Out past the motels where town ends
and all the weather starts and the windy
grasses rattle their dried bracelets
Greg swung his pick-up off the dusty road
and we wobbled westward over ruts, looking
for some place safe to shoot.
What does being “American” feel like?
Steering the sights of his .357 magnum
from lucky rock to rock, I could feel
the solid handshake of its grip adjusting
me again in the comfortable old stance
that cap pistols set us in as boys.
Our trigger fingers light, whimsical,
we’d point, peremptory, directing
that hypothesis from tree to rock to darting
Indian to Kraut. This stance redoubled us
as in the batter’s box, bats cocked.
Drop your guns. Keep your hands up. I expected
someday to own guns, to wear a tie.
Steering the magnum’s trustworthy weight, sparing
a bush, sparing a dry patch, sparing a tree,
I parked my sights in front of a rock
where, on flatter ground, third base might be.

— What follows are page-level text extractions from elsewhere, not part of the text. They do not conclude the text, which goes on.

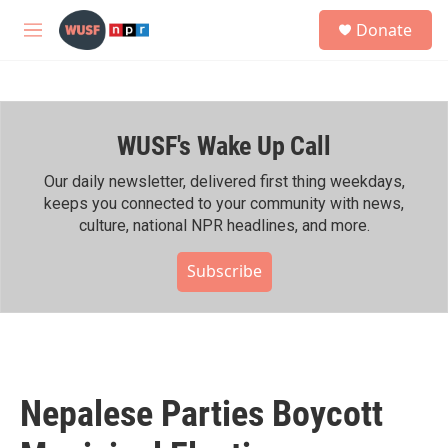
Skip to main content
S
Donate
e
M
a
e
r
n
c
u
h
WUSF's Wake Up Call
u
e
r
Our daily newsletter, delivered first thing weekdays,
y
keeps you connected to your community with news,
culture, national NPR headlines, and more.
Subscribe
Nepalese Parties Boycott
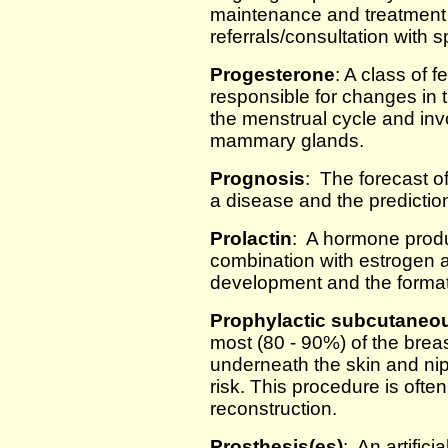
maintenance and treatment f
referrals/consultation with s
Progesterone
: A class of 
responsible for changes in 
the menstrual cycle and inv
mammary glands.
Prognosis
: The forecast o
a disease and the predictio
Prolactin
: A hormone produc
combination with estrogen 
development and the format
Prophylactic subcutaneo
most (80 - 90%) of the breast
underneath the skin and nip
risk. This procedure is ofte
reconstruction.
Prosthesis(es)
: An artific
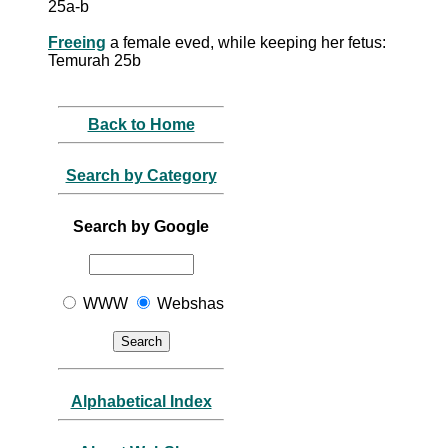
25a-b
Freeing
a female eved, while keeping her fetus:
Temurah 25b
Back to Home
Search by Category
Search by Google
WWW
Webshas
Alphabetical Index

If it’s possible to “feel” American
it was the first Bam boxing both my ears, numbing
half my face as, Bam, the limestone flared
a whiff of smoke, went out. Bam.
The valley harvested another crop of echoes
broadening into luxurious redundancy
upon redundancy. It was the thrill
of having your hands on so many cylinders
at once, all of them extra,
more capability than I would ever need.